Searches for “idiot” on Google Images return pictures of President Trump in the top five results, and heavily throughout the rest of the list.
According to Business Insider, “Anti-Trump activists are gaming Google’s algorithm so that when people search for ‘idiot,’ almost all of the top results are pictures of Donald Trump.”
The publication said:
“Anti-Trump activists are gaming Google’s algorithm so that when people search for “idiot,” almost all of the top results are pictures of Donald Trump. Protesters are publishing articles on their own platforms which associate the word “idiot” with Trump, as well as sharing and upvoting articles which do the same. The net effect of this is that the association inside Google’s algorithm becomes stronger, producing photos of Trump when people input the term “idiot.””
Trump recently stood up for Google when the European Union slapped a hefty $5 billion fine on the internet company.
I told you so!
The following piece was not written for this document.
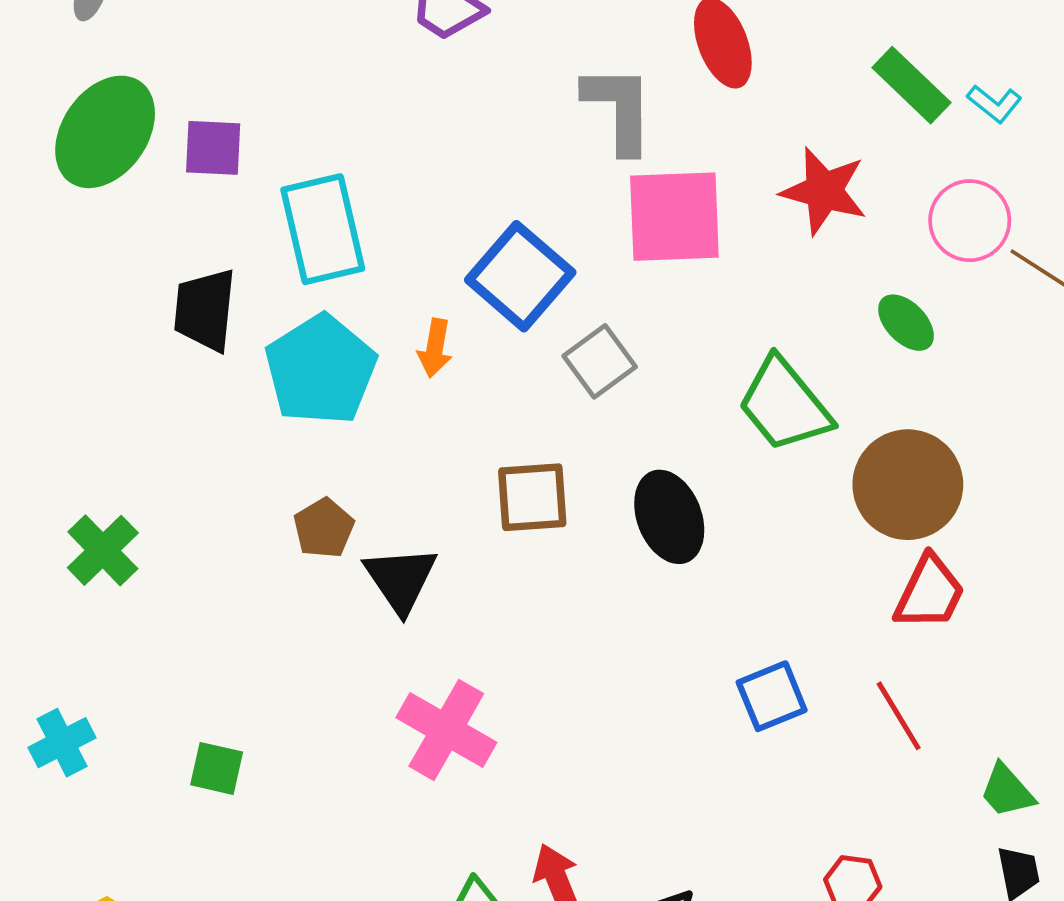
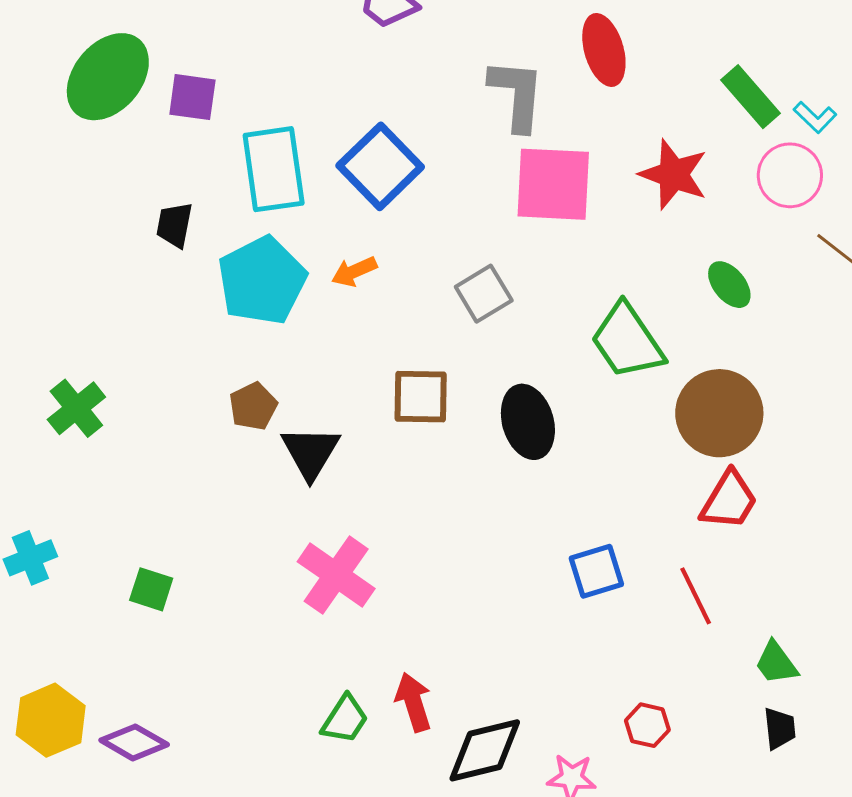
pink circle: (970, 221) -> (790, 175), moved
blue square: (520, 276) -> (380, 166), moved
black trapezoid: (205, 310) -> (174, 225), size x0.7
orange arrow: (435, 348) -> (354, 271), turned 51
The European Union just slapped a Five Billion Dollar fine on one of our great companies, Google. They truly have taken advantage of the U.S., but not for long!
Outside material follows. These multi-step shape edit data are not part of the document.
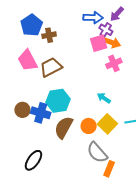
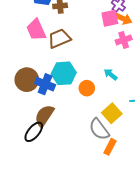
brown circle: (22, 110) -> (27, 80), size x1.5
yellow square: (107, 124) -> (112, 113), moved
orange circle: (89, 126) -> (87, 88), moved
brown semicircle: (64, 127) -> (44, 116), moved

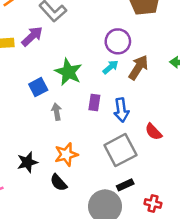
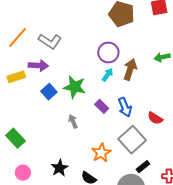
purple arrow: (32, 36) -> (38, 66), turned 60
blue square: (38, 87) -> (49, 92), moved
purple rectangle: (94, 103) -> (102, 106), turned -40
orange star: (66, 154) -> (101, 153), moved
— Donald J. Trump (@realDonaldTrump) July 19, 2018
Google drew the ire of the Californian Republican Party in May when voters in the Californian primary searching for “California Republicans” or “California Republican Party” found a result that listed “Nazism” as one of the party’s ideologies along with “Conservatism,” “Market liberalism,” “Fiscal conservatism” and “Green conservatism.”
Google insisted that the listing wasn’t put in place by humans but was a result of vandalized public information sources getting through systems meant to catch them. The information included in Google’s knowledge panels, like the one listing Nazism as an ideology of the California Republican Party, comes from public sources such as Wikipedia.
Google said then:
“Sometimes people vandalize public information sources like Wikipedia, which can impact the information that appears in search,” a Google spokesperson told Engadget. “We have systems in place that catch vandalism before it impacts search results, but occasionally errors get through, and that’s what happened here. This would have been fixed systematically once we processed the removal from Wikipedia, but when we noticed the vandalism we worked quickly to accelerate this process to remove the erroneous information.”